= What the task asks =
An unchanged copy of every record below, without pictures, is the goal.

= Exercise input =

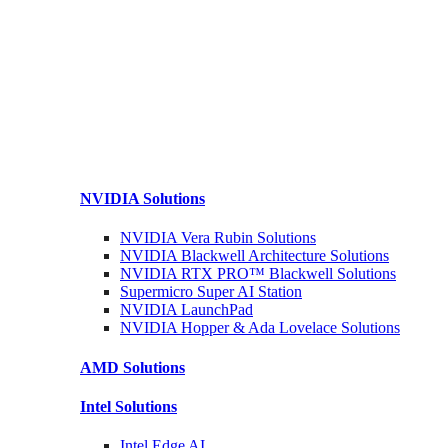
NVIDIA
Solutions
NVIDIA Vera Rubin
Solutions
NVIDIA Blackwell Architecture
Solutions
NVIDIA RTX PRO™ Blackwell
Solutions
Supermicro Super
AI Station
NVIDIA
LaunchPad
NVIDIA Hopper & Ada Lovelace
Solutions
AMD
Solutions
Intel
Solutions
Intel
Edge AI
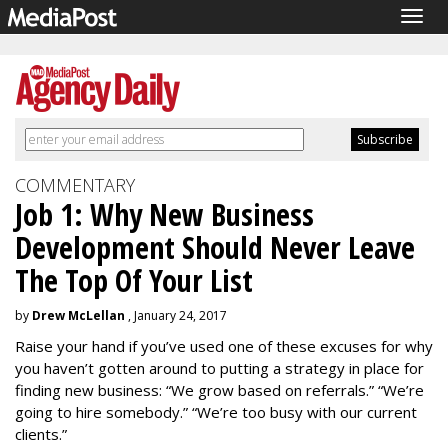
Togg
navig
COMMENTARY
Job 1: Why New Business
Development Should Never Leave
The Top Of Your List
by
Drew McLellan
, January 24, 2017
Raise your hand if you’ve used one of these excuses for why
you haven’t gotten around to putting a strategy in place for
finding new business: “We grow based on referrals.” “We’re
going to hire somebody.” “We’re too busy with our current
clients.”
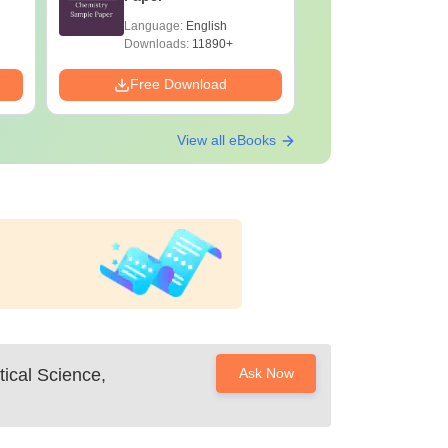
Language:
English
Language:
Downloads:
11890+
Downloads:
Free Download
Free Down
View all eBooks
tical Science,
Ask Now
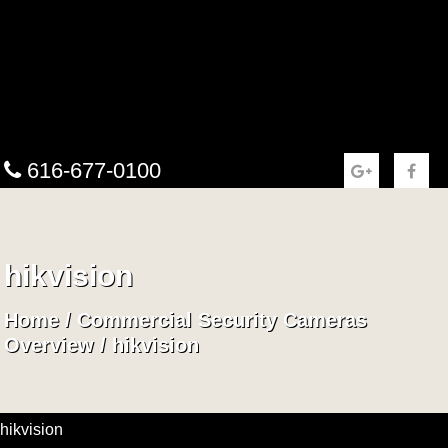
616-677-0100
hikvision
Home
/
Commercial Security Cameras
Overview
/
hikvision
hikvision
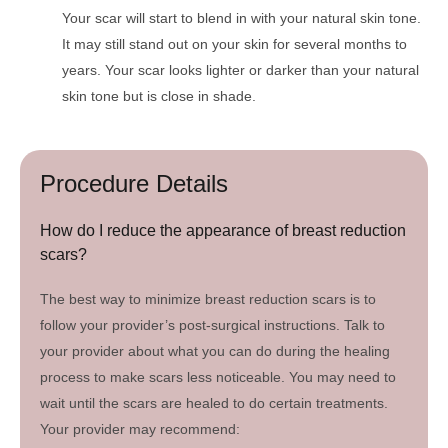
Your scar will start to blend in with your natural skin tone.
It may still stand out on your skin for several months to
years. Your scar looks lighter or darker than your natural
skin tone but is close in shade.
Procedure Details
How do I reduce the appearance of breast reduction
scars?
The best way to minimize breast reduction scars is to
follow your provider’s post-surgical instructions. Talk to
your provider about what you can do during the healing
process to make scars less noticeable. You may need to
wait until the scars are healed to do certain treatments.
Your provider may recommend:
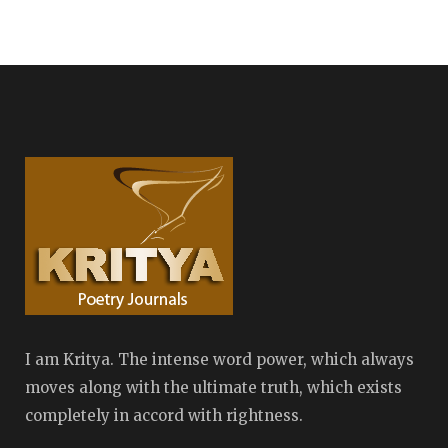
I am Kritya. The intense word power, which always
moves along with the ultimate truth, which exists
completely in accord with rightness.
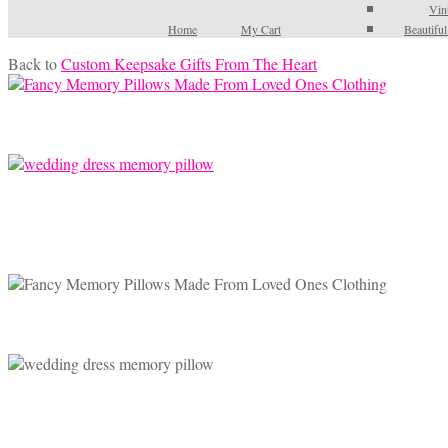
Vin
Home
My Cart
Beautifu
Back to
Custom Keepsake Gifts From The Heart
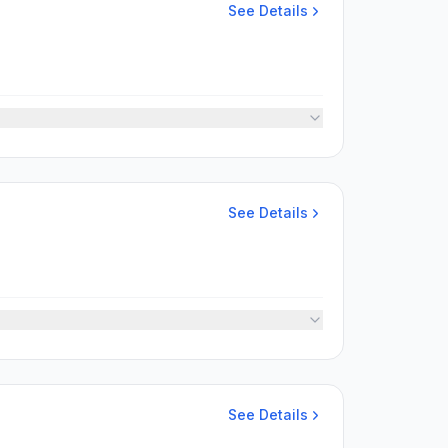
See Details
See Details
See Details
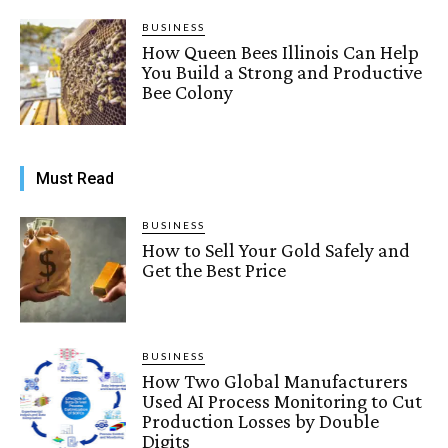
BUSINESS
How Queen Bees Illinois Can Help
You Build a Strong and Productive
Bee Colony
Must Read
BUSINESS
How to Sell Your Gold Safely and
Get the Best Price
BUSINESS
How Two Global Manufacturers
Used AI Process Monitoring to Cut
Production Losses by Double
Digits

= Response for this exercise =
NVIDIA
Solutions
NVIDIA Vera Rubin
Solutions
NVIDIA Blackwell Architecture
Solutions
NVIDIA RTX PRO™ Blackwell
Solutions
Supermicro Super
AI Station
NVIDIA
LaunchPad
NVIDIA Hopper & Ada Lovelace
Solutions
AMD
Solutions
Intel
Solutions
Intel
Edge AI
Togg
navig
COMMENTARY
Job 1: Why New Business
Development Should Never Leave
The Top Of Your List
by
Drew McLellan
, January 24, 2017
Raise your hand if you’ve used one of these excuses for why
you haven’t gotten around to putting a strategy in place for
finding new business: “We grow based on referrals.” “We’re
going to hire somebody.” “We’re too busy with our current
clients.”
Language:
English
Language:
Downloads:
11890+
Downloads:
Free Download
Free Down
View all eBooks
tical Science,
Ask Now
616-677-0100
hikvision
Home
/
Commercial Security Cameras
Overview
/
hikvision
hikvision
Your scar will start to blend in with your natural skin tone.
It may still stand out on your skin for several months to
years. Your scar looks lighter or darker than your natural
skin tone but is close in shade.
Procedure Details
How do I reduce the appearance of breast reduction
scars?
The best way to minimize breast reduction scars is to
follow your provider’s post-surgical instructions. Talk to
your provider about what you can do during the healing
process to make scars less noticeable. You may need to
wait until the scars are healed to do certain treatments.
Your provider may recommend:
I am Kritya. The intense word power, which always
moves along with the ultimate truth, which exists
completely in accord with rightness.
Vin
Home
My Cart
Beautifu
Back to
Custom Keepsake Gifts From The Heart
See Details
See Details
See Details
BUSINESS
How Queen Bees Illinois Can Help
You Build a Strong and Productive
Bee Colony
Must Read
BUSINESS
How to Sell Your Gold Safely and
Get the Best Price
BUSINESS
How Two Global Manufacturers
Used AI Process Monitoring to Cut
Production Losses by Double
Digits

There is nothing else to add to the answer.